A roundup of today’s big stories in hyperlocal content, commerce, and technology.
Apple Apologizes for Misstep on Maps (New York Times)
Timothy D. Cook, Apple’s chief executive, released an apologetic letter to customers on Friday, making the remarkable suggestion that they try alternative map services from rivals like Microsoft and Google while Apple improves its own maps. “We are extremely sorry for the frustration this has caused our customers, and we are doing everything we can to make Maps better,” Mr. Cook wrote.
Foursquare Keeps Moving into Local Search with Open Table Reservations (GigaOm)
Foursquare and Open Table’s new partnership is just the latest in the location-based app’s moves into the local search arena, challenging popular resources like Yelp by aggregating user check-ins to provide personalized recommendations. Booking tables seems like the next step in these moves.
Nokia Seals Mapping Deal With Oracle (Wall Street Journal)
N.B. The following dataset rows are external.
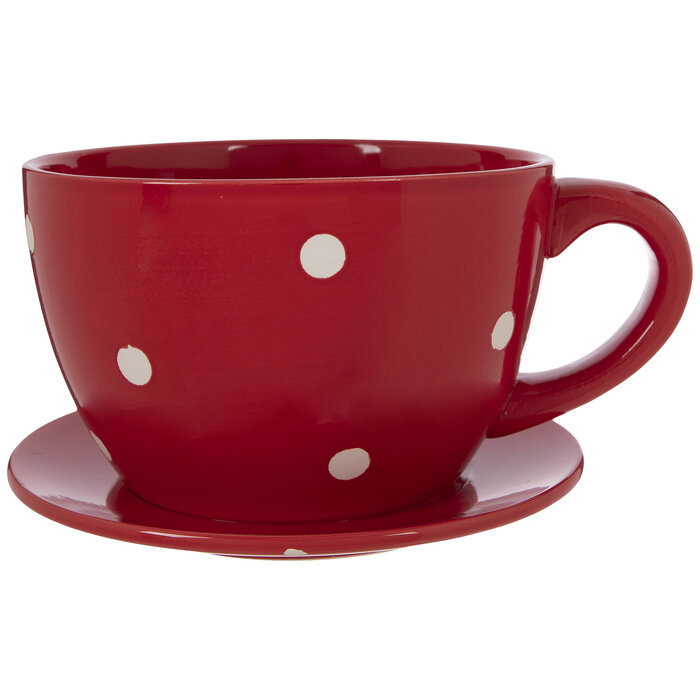 Locate an element on the screen. rim of cup is located at coordinates (386, 180). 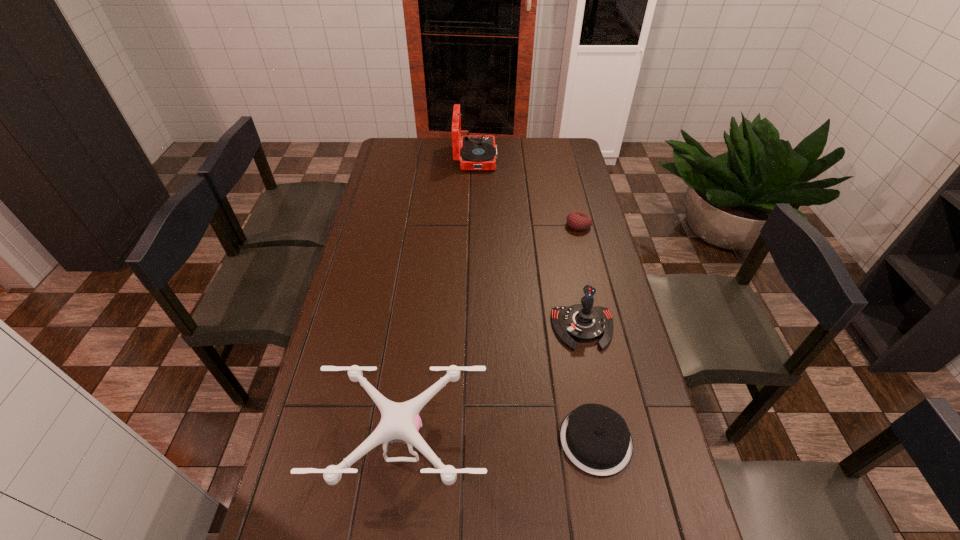 Identify the location of free space located 0.100m on the front of the pancake. click(611, 523).

You are a GUI agent. You are given a task and a screenshot of the screen. Output one action in this format:
    pyautogui.click(x=<x>, y=<y>)
    Task: Click on the object that is at the far edge
    
    Given the screenshot: What is the action you would take?
    pyautogui.click(x=478, y=152)

Identify the location of object positioned at the left edge. The image size is (960, 540). (400, 422).

In order to click on joystick situated at the right edge in this screenshot , I will do `click(581, 322)`.

Identify the location of beanbag positioned at the right edge. This screenshot has height=540, width=960. (578, 221).

At what (x,y) coordinates should I click in order to perform the action: click on pancake that is at the right edge. Please return your answer as a coordinate pair (x, y). The width and height of the screenshot is (960, 540). Looking at the image, I should click on (596, 439).

At what (x,y) coordinates should I click in order to perform the action: click on vacant point at the left edge. Please return your answer as a coordinate pair (x, y). The height and width of the screenshot is (540, 960). Looking at the image, I should click on (385, 247).

The width and height of the screenshot is (960, 540). Find the location of `free space at the right edge of the desktop`. free space at the right edge of the desktop is located at coordinates (636, 424).

In the image, there is a desktop. Where is `vacant space at the far right corner`? Image resolution: width=960 pixels, height=540 pixels. vacant space at the far right corner is located at coordinates (564, 163).

Where is `free space between the joystick and the drone`? free space between the joystick and the drone is located at coordinates (493, 385). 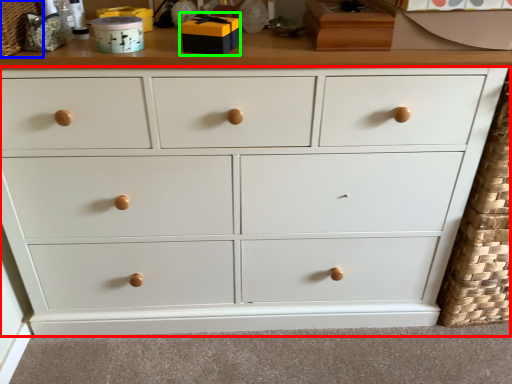 Question: Which is farther away from chest of drawers (highlighted by a red box)? basket (highlighted by a blue box) or toy (highlighted by a green box)?

Choices:
 (A) basket
 (B) toy

Answer: (A) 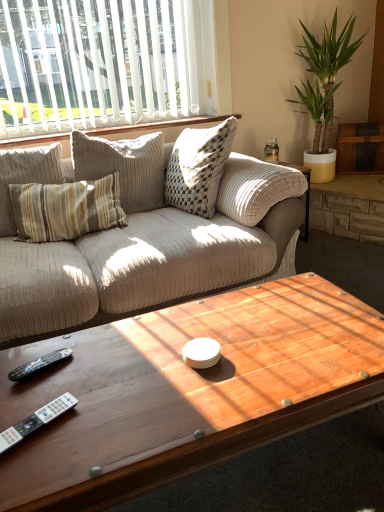 At what (x,y) coordinates should I click in order to perform the action: click on vacant area to the right of white plastic remote at lower left. Please return your answer as a coordinate pair (x, y). Looking at the image, I should click on (99, 425). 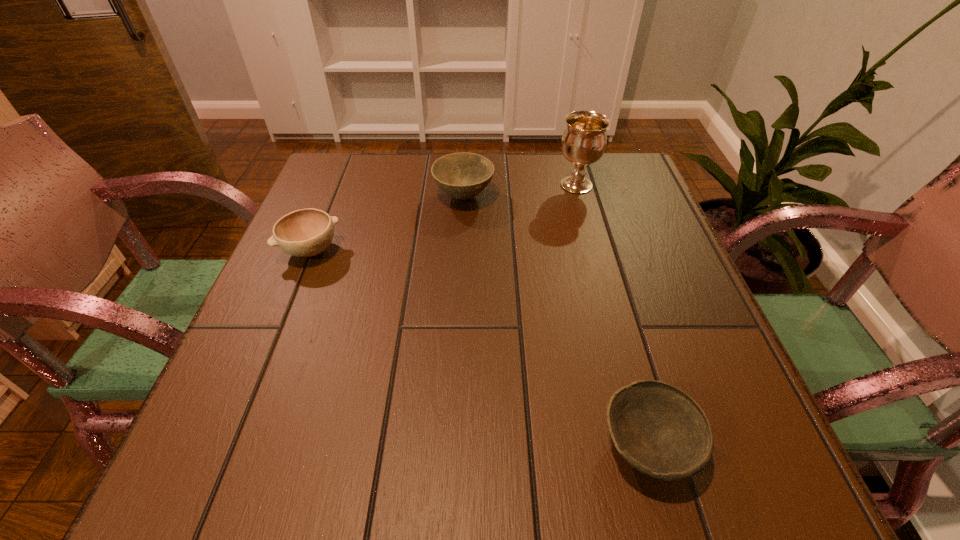 Where is `free space located 0.380m on the left of the nearest object`? free space located 0.380m on the left of the nearest object is located at coordinates (346, 446).

Find the location of a particular element. The width and height of the screenshot is (960, 540). chalice positioned at the far edge is located at coordinates (584, 140).

Identify the location of bowl located in the far edge section of the desktop. (462, 176).

You are a GUI agent. You are given a task and a screenshot of the screen. Output one action in this format:
    pyautogui.click(x=<x>, y=<y>)
    Task: Click on the object at the near edge
    The height and width of the screenshot is (540, 960).
    Given the screenshot: What is the action you would take?
    pyautogui.click(x=661, y=431)

Identify the location of object located at the left edge. click(308, 232).

This screenshot has width=960, height=540. In order to click on chalice positioned at the right edge in this screenshot , I will do (x=584, y=140).

Where is `bowl situated at the right edge`? bowl situated at the right edge is located at coordinates (661, 431).

In order to click on object at the far right corner in this screenshot , I will do `click(584, 140)`.

You are a GUI agent. You are given a task and a screenshot of the screen. Output one action in this format:
    pyautogui.click(x=<x>, y=<y>)
    Task: Click on the object situated at the near right corner
    This screenshot has height=540, width=960.
    Given the screenshot: What is the action you would take?
    pyautogui.click(x=661, y=431)

Where is `free space at the far edge`? This screenshot has width=960, height=540. free space at the far edge is located at coordinates (517, 166). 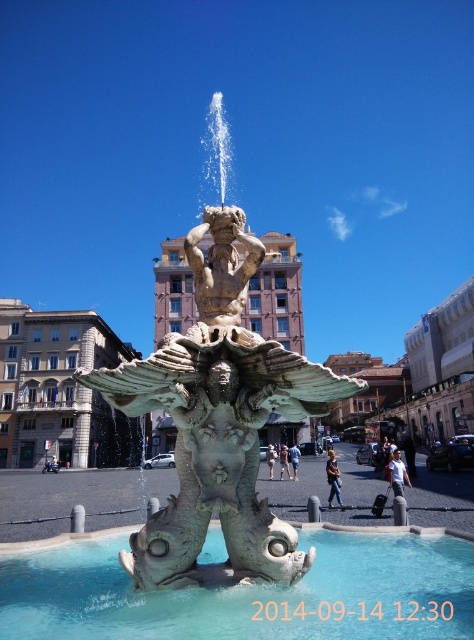 Question: Which object appears closest to the camera in this image?

Choices:
 (A) bronze statue at center
 (B) clear glass water at center
 (C) white marble statue at center

Answer: (B)

Question: Which of the following is the closest to the observer?

Choices:
 (A) bronze statue at center
 (B) clear glass water at center
 (C) white marble statue at center

Answer: (B)

Question: Does bronze statue at center have a greater width compared to clear glass water at center?

Choices:
 (A) no
 (B) yes

Answer: (B)

Question: Considering the real-world distances, which object is closest to the bronze statue at center?

Choices:
 (A) clear glass water at center
 (B) white marble statue at center

Answer: (A)

Question: Considering the relative positions of bronze statue at center and clear glass water at center in the image provided, where is bronze statue at center located with respect to clear glass water at center?

Choices:
 (A) left
 (B) right

Answer: (A)

Question: Does bronze statue at center appear under clear glass water at center?

Choices:
 (A) yes
 (B) no

Answer: (B) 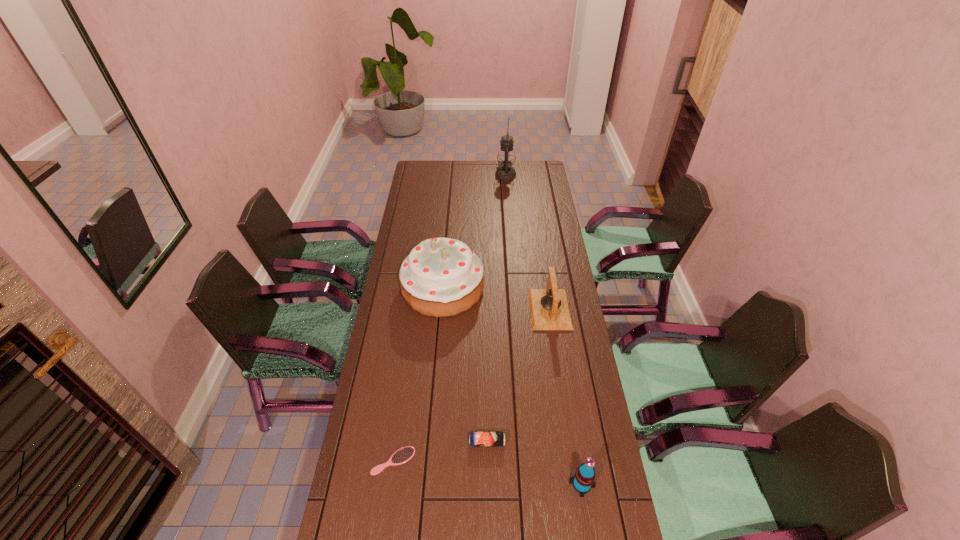 Locate an element on the screen. This screenshot has height=540, width=960. vacant space located 0.360m on the left of the soda is located at coordinates (443, 484).

I want to click on vacant region located 0.160m on the back of the beer can, so click(487, 390).

Identify the location of free point located on the left of the hairbrush. (352, 461).

This screenshot has width=960, height=540. What are the coordinates of `object present at the far edge` in the screenshot? It's located at (506, 157).

The image size is (960, 540). In order to click on cake at the left edge in this screenshot , I will do [x=441, y=277].

At what (x,y) coordinates should I click in order to perform the action: click on hairbrush at the left edge. Please return your answer as a coordinate pair (x, y). Looking at the image, I should click on (404, 454).

Find the location of a particular element. This screenshot has width=960, height=540. bell present at the right edge is located at coordinates (549, 309).

This screenshot has height=540, width=960. What are the coordinates of `soda at the right edge` in the screenshot? It's located at (584, 479).

Locate an element on the screen. This screenshot has height=540, width=960. free spot at the far edge of the desktop is located at coordinates (487, 170).

Where is `free space at the left edge of the desktop`? free space at the left edge of the desktop is located at coordinates (384, 384). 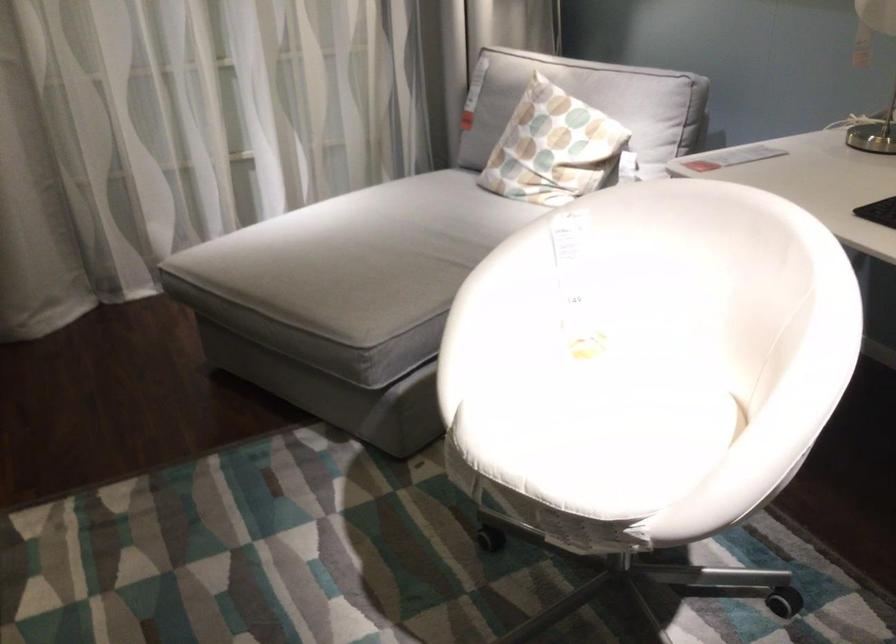 Find the location of `white chair armrest`. white chair armrest is located at coordinates (x=780, y=399). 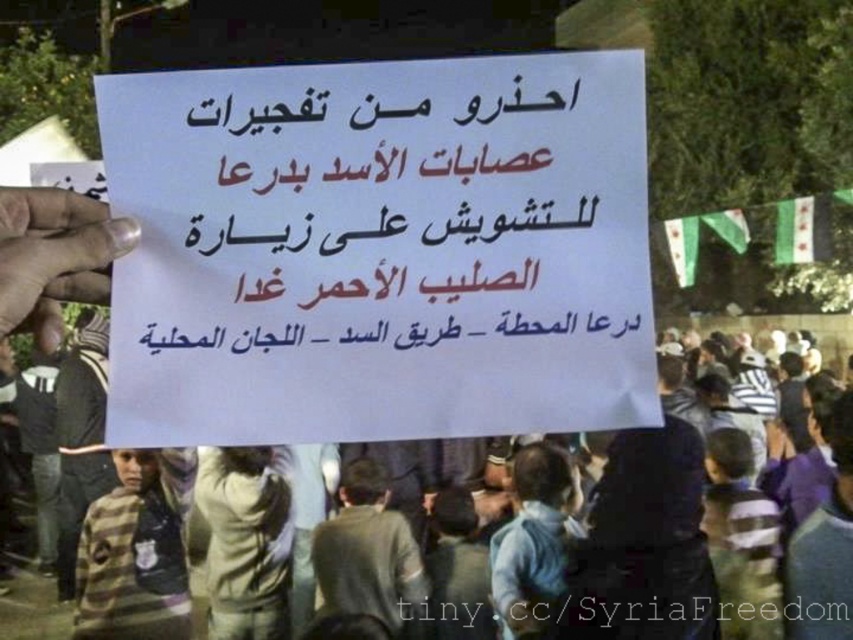 You are a photographer trying to capture the white paper sign at center and the dark gray jacket at left in the same frame. Given that your camera has a minimum focus distance of 10 feet, will you be able to capture both objects clearly in the photo?

The distance between the white paper sign at center and the dark gray jacket at left is 9.52 feet, which is less than the camera minimum focus distance of 10 feet. Therefore, you cannot capture both objects clearly in the same frame.

You are a photographer standing at the camera position. You want to take a closeup of the gray woolen sweater at center without moving your position. Is it possible to zoom in enough to capture the sweater clearly?

The gray woolen sweater at center is 2.39 meters from the camera. With a standard zoom lens, it should be possible to zoom in sufficiently to capture the sweater clearly at that distance.

You are a photographer trying to capture both the gray woolen sweater at center and the dark gray jacket at left in a single frame. Based on their positions, which clothing item would appear taller in the photo?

Nokia, looking to increase use of its mapping software, will unveil a new deal with Oracle intended to give Oracle’s stable of customers access to Nokia’s growing vault of map data and location services. The deal, set to be announced Monday at the OracleWorld conference in San Francisco, is seen by Nokia executives as a route to significantly expanding Nokia’s mapping services, which compete head to head with Google Maps.
Urban Airship Unveils New Geotargeting Service (Media Post)
App notification and messaging platform Urban Airship on Monday launched a new service for delivering location-targeted messages in apps. The company’s Location Messaging Service allows marketers to combine a user’s current location and location history, along with in-app behaviors and interests to enhance the relevance of mobile messaging.
Small Business Advertisers Like Facebook’s Immediacy, But Not Its Metrics (Mashable)
One of the major complaints from small business owners on Facebook is that there’s no way to measure real-time activity or to distinguish that the people who were engaging with the Page the day before aren’t the same ones engaging with the Page the next day. The quality of data on Facebook still pales in comparison to Google, where you can track a consumer’s journey from a search to clicking through an ad to actually buying a product.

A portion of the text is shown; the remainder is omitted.